| name | systematic-debugging |
| description | Diagnose hard bugs, regressions, and test failures via feedback-loop discipline and root-cause first. Trigger: diagnose, debug, broken. |
Systematic Debugging
A discipline for hard bugs. Skip phases only when explicitly justified.
When exploring the codebase, use the project's domain glossary to get a clear mental model of the relevant modules, and check ADRs in the area you're touching.
The Iron Law
NO FIXES WITHOUT ROOT CAUSE INVESTIGATION FIRST
Symptom fixes are failure. If you haven't built a feedback loop and reproduced the bug, you cannot propose fixes. Violating the letter of this process is violating the spirit of debugging.
When to Use
For ANY technical issue: test failures, production bugs, unexpected behavior, performance problems, build failures, integration issues.
Use this ESPECIALLY when:
- Under time pressure (emergencies make guessing tempting)
- "Just one quick fix" seems obvious
- You've already tried multiple fixes
- Previous fix didn't work
- You don't fully understand the issue
Don't skip when:
- Issue seems simple (simple bugs have root causes too)
- You're in a hurry (rushing guarantees rework)
- Someone wants it fixed NOW (systematic is faster than thrashing)
Phase 1 — Build a feedback loop
This is the skill. Everything else is mechanical. If you have a fast, deterministic, agent-runnable pass/fail signal for the bug, you will find the cause — bisection, hypothesis-testing, and instrumentation all just consume that signal. If you don't have one, no amount of staring at code will save you.
Spend disproportionate effort here. Be aggressive. Be creative. Refuse to give up.
Ways to construct one — try them in roughly this order
- Failing test at whatever seam reaches the bug — unit, integration, e2e.
- Curl / HTTP script against a running dev server.
- CLI invocation with a fixture input, diffing stdout against a known-good snapshot.

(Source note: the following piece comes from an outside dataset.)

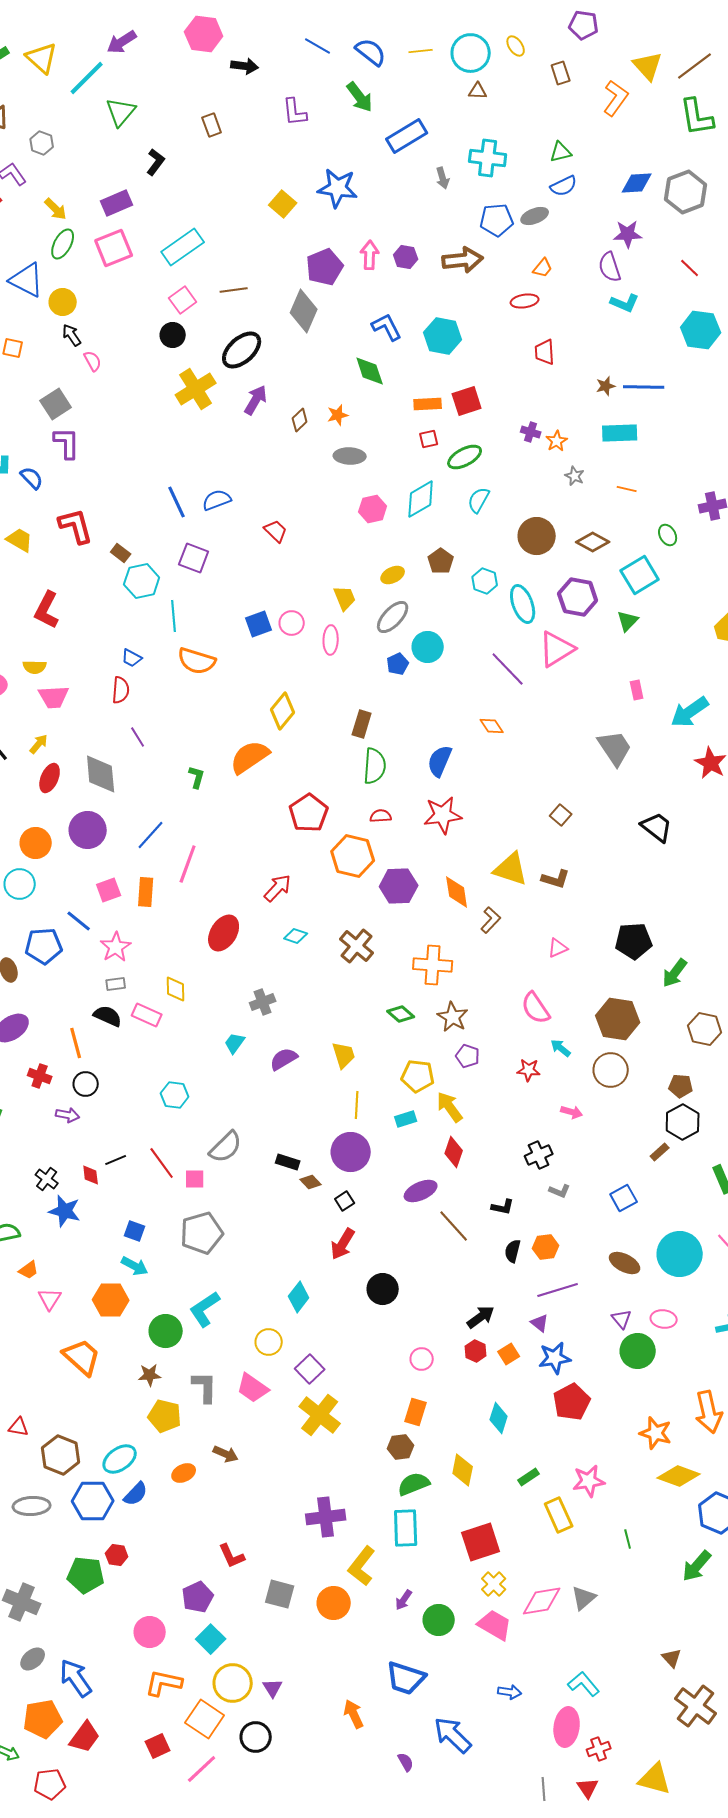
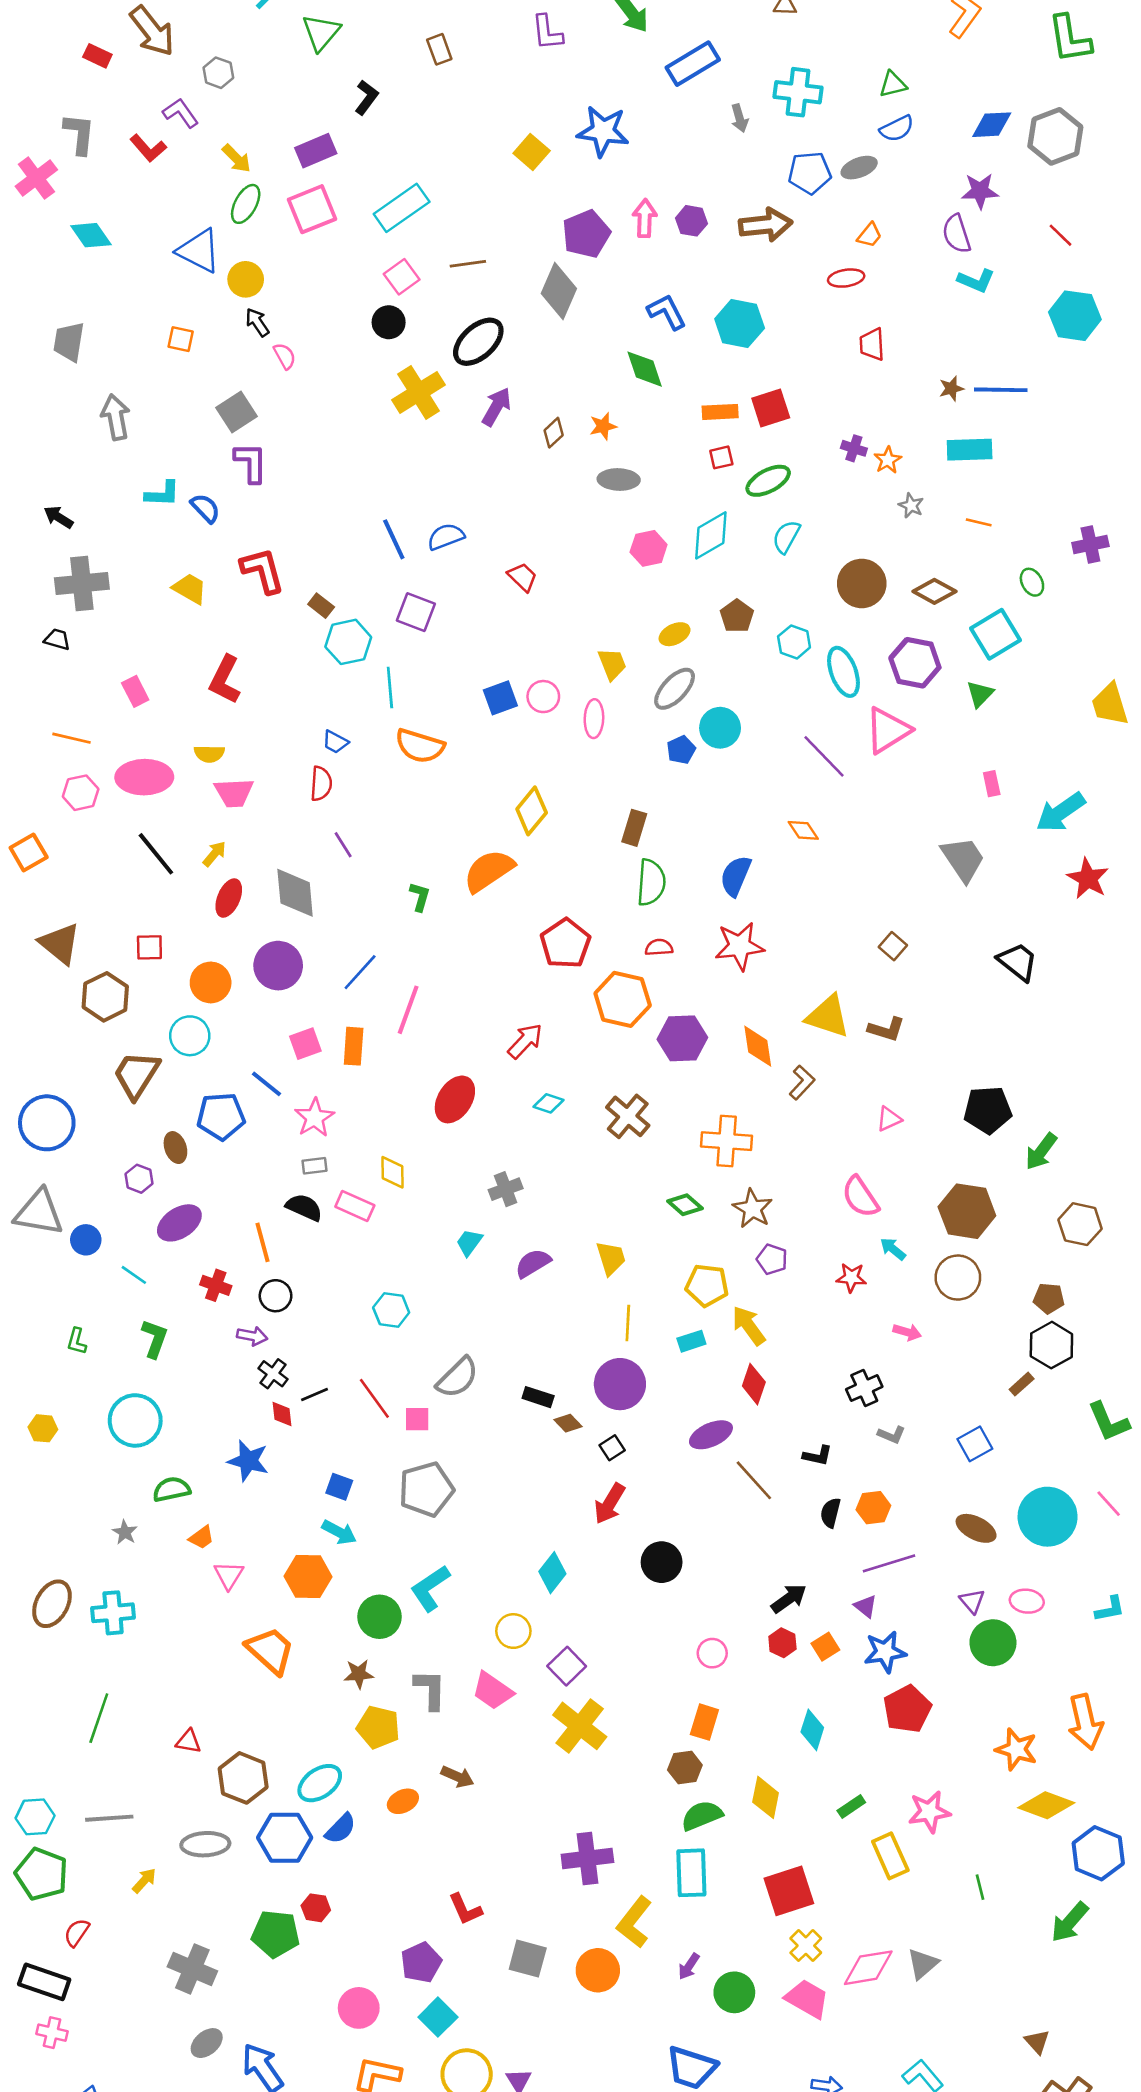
black cross: (47, 1179) -> (273, 1374), moved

- Headless browser script (Playwright / Puppeteer) — drives the UI, asserts on DOM/console/network.
- Replay a captured trace. Save a real network request / payload / event log to disk; replay it through the code path in isolation.
- Throwaway harness. Spin up a minimal subset of the system (one service, mocked deps) that exercises the bug code path with a single function call.
- Property / fuzz loop. If the bug is "sometimes wrong output", run 1000 random inputs and look for the failure mode.
- Bisection harness. If the bug appeared between two known states (commit, dataset, version), automate "boot at state X, check, repeat" so you can
git bisect run it.
- Differential loop. Run the same input through old-version vs new-version (or two configs) and diff outputs.
- HITL bash script. Last resort. If a human must click, drive them with
scripts/hitl-loop.template.sh so the loop is still structured. Captured output feeds back to you.
Build the right feedback loop, and the bug is 90% fixed.
Iterate on the loop itself
Treat the loop as a product. Once you have a loop, ask:
- Can I make it faster? (Cache setup, skip unrelated init, narrow the test scope.)
- Can I make the signal sharper? (Assert on the specific symptom, not "didn't crash".)
- Can I make it more deterministic? (Pin time, seed RNG, isolate filesystem, freeze network.)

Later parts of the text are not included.